At my work we often throw around the phrase WCPGW (What Could Possibly Go Wrong) in response to ill-advised or just plain crazy ideas. It's fun, and lets off some steam, but it occurred to me recently that there's a useful kernel of truth in it. Indeed, a good sysadmin is always asking this question; when designing systems, preparing to make a change, in the heat of an emergency, and in security design and response.
When designing a system, we think about the way things hang together, and try to make it at least a little bit robust against single points of failure (for systems that need it, of course). Can we have some trivial redundancy in the system so that if a single server has a little moment, service is retained. Or, what could go wrong at a single geographical location, and how do we protect against that (geographical redundancy, BCP, or DR).
When preparing to make a routine change, we think about the ways the routine change could surprisingly go wrong, and how we will recover if it does. Having at least a vague idea of how we'd back out from any given point in the process is much better than having to completely make it up as you go along. Of course we can't think of everything in advance but there are typically higher risk points that can be identified in advance and prepared for.
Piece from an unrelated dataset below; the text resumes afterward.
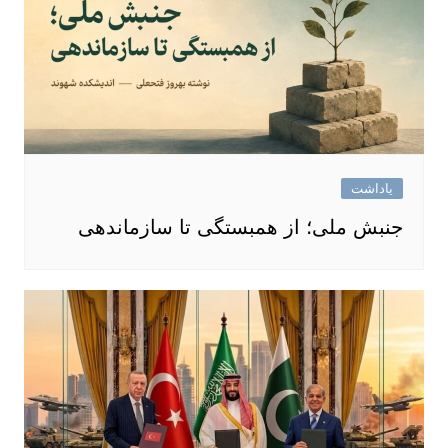
یاداشت
جنبش ملی؛ از همبستگی تا سازماندهی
In the middle of an emergency/outage, when we're about to take some remedial action, we think about how our action could make things worse, and decide if the risk is worth it. Sometimes we cannot possibly make it worse, which is kinda liberating, but it's not unusual to be in a make-or-break state where a wrong choice will make things infinitely worse (e.g from just having a service unavailable, to having lost all data and being unrecoverable short of restoring from backup).
And finally security, which is the canonical situation where WCPGW is the question to ask. WCPGW is that an attacker could manipulate the system and gain unwarranted access.
So, this Christmas, keep on using WCPGW as a stress relief and source of humour, but remember: this is the job of a sysadmin, to be forever considering WCPGW.
PS: This also probably partly explains why sysadmins are such a cynical bunch.